Motivation
You can kinda think of stepping
as “React for backends”.
In ye olde JQuery days, you would:
- Render the page.
- Set up a load of listeners that twiddled with the elements on the rest of the page.
This often turned into a spaghetti mess, as a change of input might need to update many other components and you had competing callbacks happening asynchronously.

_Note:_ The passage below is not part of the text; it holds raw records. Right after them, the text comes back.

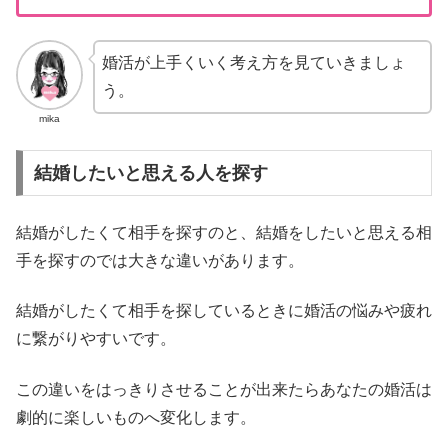
婚活が上手くいく考え方を見ていきましょ
う。
mika
結婚したいと思える人を探す
結婚がしたくて相手を探すのと、結婚をしたいと思える相
手を探すのでは大きな違いがあります。
結婚がしたくて相手を探しているときに婚活の悩みや疲れ
に繋がりやすいです。
この違いをはっきりさせることが出来たらあなたの婚活は
劇的に楽しいものへ変化します。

React (in theory at least) solved this by allowing you to do:
- Render the page as
f(state)
<input onInput=mutateState(...) >
- Re-render the page by recomputing
f(state)
Deciding which bits of the page to twiddle is taken care of by React.
Using stepping
involves a similar shift, but on the backend, in this case from twiddling with cached data in the database to declaratively describing outputs = f(inputs)
and letting stepping
handle efficient updates.
Why?
The Python backend you’re currently building probably has a really simple “interview-question” version along the lines of:
test-data/
external-api-call-2012-01-01.json
user-input-2012-01-02.json
...
def process_data(
inputs: list[Input],
t: int
) -> Output:
output = f(inputs[:t])
return output
Where t
is time and the Output
is the state of the system considering all the inputs up to and including that time.
There’s many reasons why your production system has more complexity – often, computing process_data(...)
at request-time would be prohibitively expensive – if you squint, a lot of backend code exists to surmount this problem by writing to various caches.
stepping
’s aim is to try and let you write your production system something closer to process_data(...)
– you describe a rich, declarative function of all your inputs, feed it changes, and it tells you what changed in the output.
There are some example applications here.
Incremental View Maintenance
In most SQL dbs there are two ways of declaratively describing outputs = f(inputs)
, each with different pros and cons:
VIEW
s – the output is always up to date, but can be slow toSELECT
from as the data has to be recomputed each query.MATERIALIZED VIEW
s –SELECT
is quick because the data has been precomputed, but the data is only as fresh as the most recentREFRESH MATERIALIZED VIEW
(which might itself be an expensive operation).
Incremental View Maintenance is an attempt to have one’s cake and eat it - fresh data, quickly.
Existing Incremental View Maintenance software
There are numerous existing pieces of Incremental View Maintenance software, notably:
Jamie Brandon has written a nice taxonomy of them.
Then why write stepping?
The niche stepping
tries to sit in is:
- Less focus on big-data pipelines, more focus on application development.
- Allows describing the computation in Python not SQL.
- Can sit next to existing applications, potentially sharing Postgres databases/transactions.
- Provide an educational example of DBSP - about 3000 lines of pure Python at time of writing.
What about Event Sourcing?
Event Sourcing has many meanings depending on who you speak to. For example: the classic Martin Fowler definition, Martin Kleppmann’s influential talk.
In practice, these systems often amount to many services broadcasting changes to each other over message buses. This can lead to a some problems:
- The developer ergonomics can be bad.
- Replaying messages on changes to the code (and the downstream ramifications) are often an afterthought. (
stepping
will in future try to tackle this in an opinionated manner with stepping manager). - No
TRANSACTION
s. - Often no easy way to express
JOIN
s/GROUP BY
s. - Shifting all the messages around over the wire often incurs significant performance cost – see below.
Should I use stepping?
Probably not, at least right now:
- For most applications, storing all the data in normalised form with suitable indexes, then computing everything at request-time in a single thread will outperform
stepping
(or any other Event Sourcing approach for that matter). Profile your code! stepping
is currently very much in Alpha form.